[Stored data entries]
**********

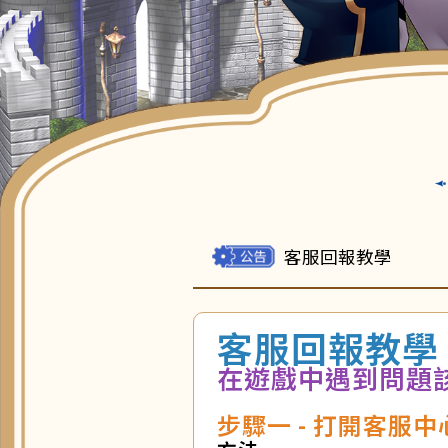
客服回報教學
客服回報教學
在遊戲中遇到問題
步驟一 - 打開客服中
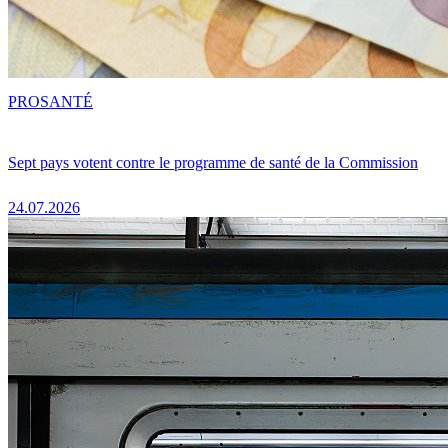
PRO
SANTÉ
Sept pays votent contre le programme de santé de la Commission
24.07.2026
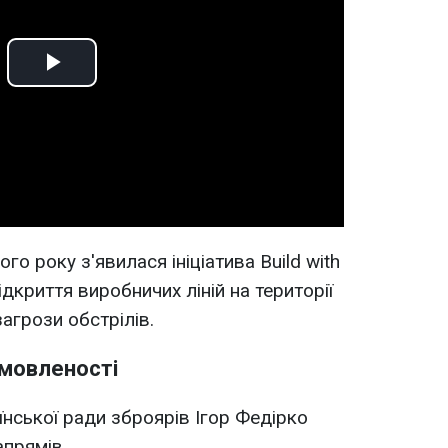
Play
Video
го року з'явилася ініціатива Build with
ідкриття виробничих ліній на території
загрози обстрілів.
омовленості
нської ради зброярів Ігор Федірко
апрямів.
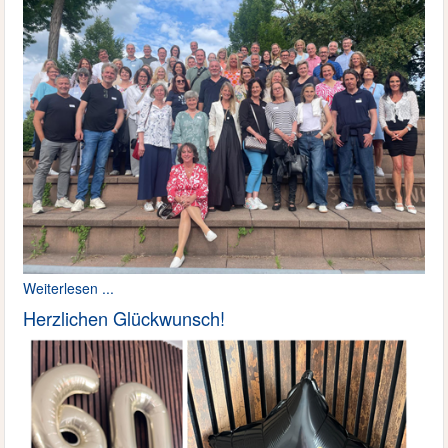
Weiterlesen ...
Herzlichen Glückwunsch!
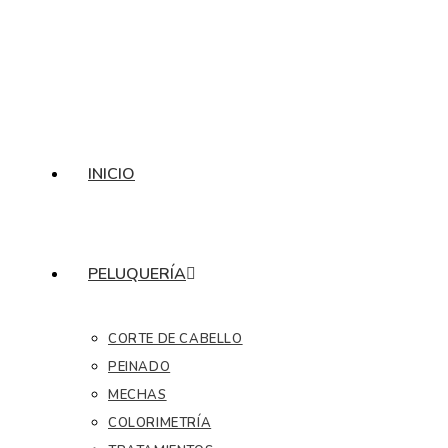
INICIO
PELUQUERÍA
CORTE DE CABELLO
PEINADO
MECHAS
COLORIMETRÍA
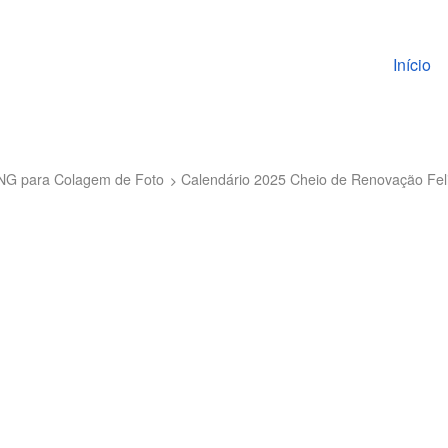
Pular pa
Início
PNG para Colagem de Foto
Calendário 2025 Cheio de Renovação Fe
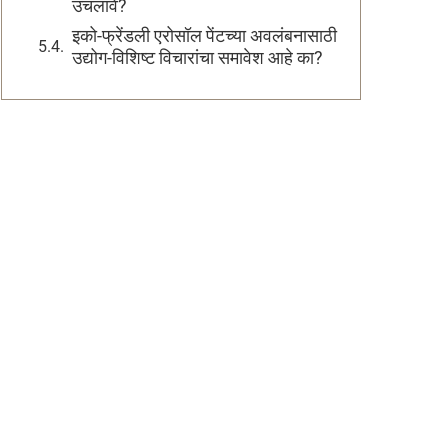
उचलावे?
इको-फ्रेंडली एरोसॉल पेंटच्या अवलंबनासाठी
उद्योग-विशिष्ट विचारांचा समावेश आहे का?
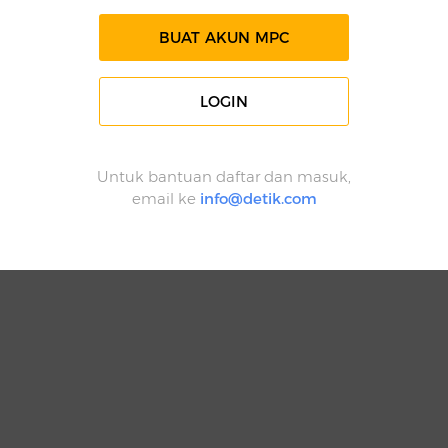
BUAT AKUN MPC
LOGIN
Untuk bantuan daftar dan masuk,
email ke
info@detik.com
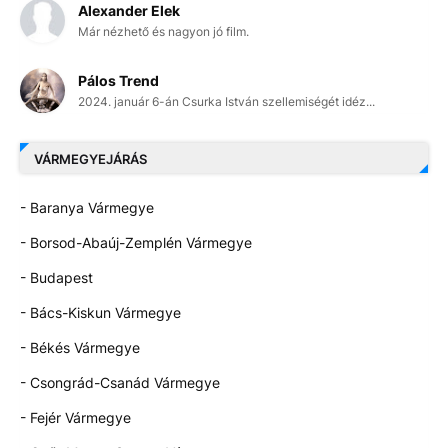
Alexander Elek
Már nézhető és nagyon jó film.
Pálos Trend
2024. január 6-án Csurka István szellemiségét idéz...
VÁRMEGYEJÁRÁS
- Baranya Vármegye
- Borsod-Abaúj-Zemplén Vármegye
- Budapest
- Bács-Kiskun Vármegye
- Békés Vármegye
- Csongrád-Csanád Vármegye
- Fejér Vármegye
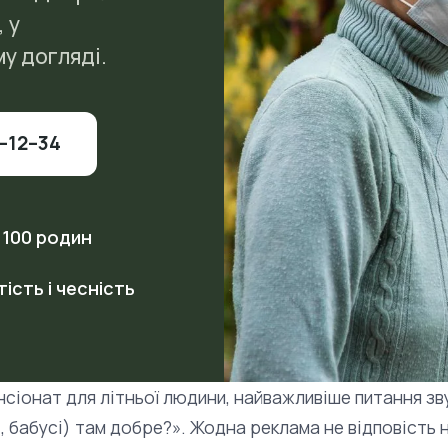
, у
у догляді.
–12–34
 100 родин
тість і чесність
нсіонат для літньої людини, найважливіше питання зв
і, бабусі) там добре?». Жодна реклама не відповість 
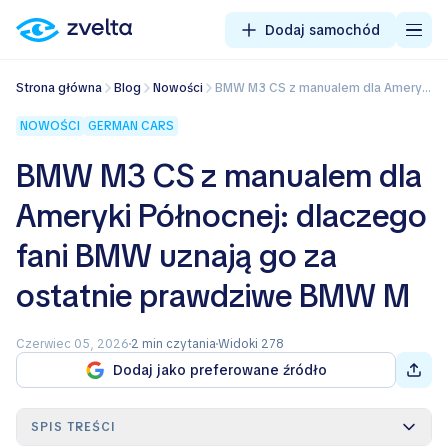
Dodaj samochód
Strona główna
Blog
Nowości
BMW M3 CS z manualem dla Ameryki Północnej: dlaczego fani BMW uznają go za ostatnie prawdziwe BMW M
NOWOŚCI
GERMAN CARS
BMW M3 CS z manualem dla
Ameryki Północnej: dlaczego
fani BMW uznają go za
ostatnie prawdziwe BMW M
Czerwiec 05, 2026
2 min czytania
Widoki 278
Dodaj jako preferowane źródło
SPIS TREŚCI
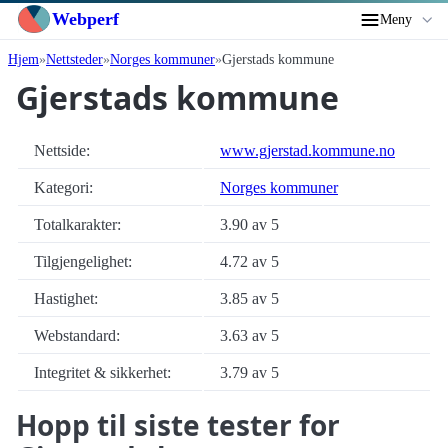
Webperf
Meny
Hjem
Nettsteder
Norges kommuner
Gjerstads kommune
Gjerstads kommune
Nettside:
www.gjerstad.kommune.no
Kategori:
Norges kommuner
Totalkarakter:
3.90 av 5
Tilgjengelighet:
4.72 av 5
Hastighet:
3.85 av 5
Webstandard:
3.63 av 5
Integritet & sikkerhet:
3.79 av 5
Hopp til siste tester for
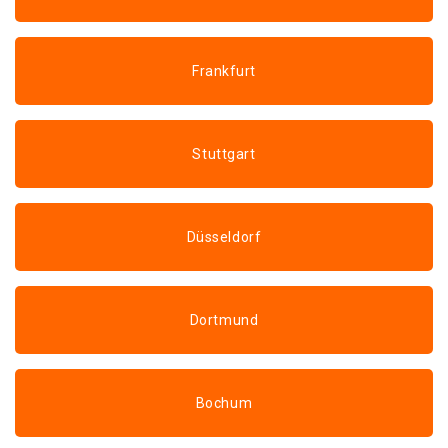
Frankfurt
Stuttgart
Düsseldorf
Dortmund
Bochum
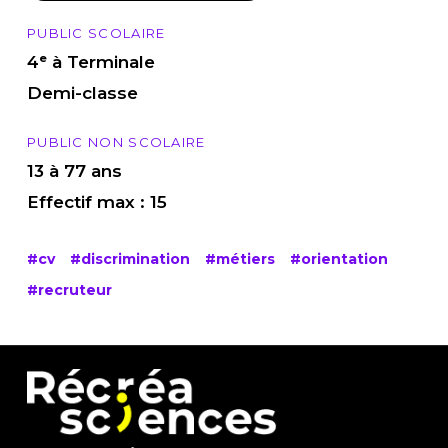
PUBLIC SCOLAIRE
4ᵉ à Terminale
Demi-classe
PUBLIC NON SCOLAIRE
13 à 77 ans
Effectif max : 15
#cv
#discrimination
#métiers
#orientation
#recruteur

**********

[Exercise details] All lines of the records above that carry the word "SCOLAIRE" should be listed.

[Answer to this exercise]
PUBLIC SCOLAIRE
PUBLIC NON SCOLAIRE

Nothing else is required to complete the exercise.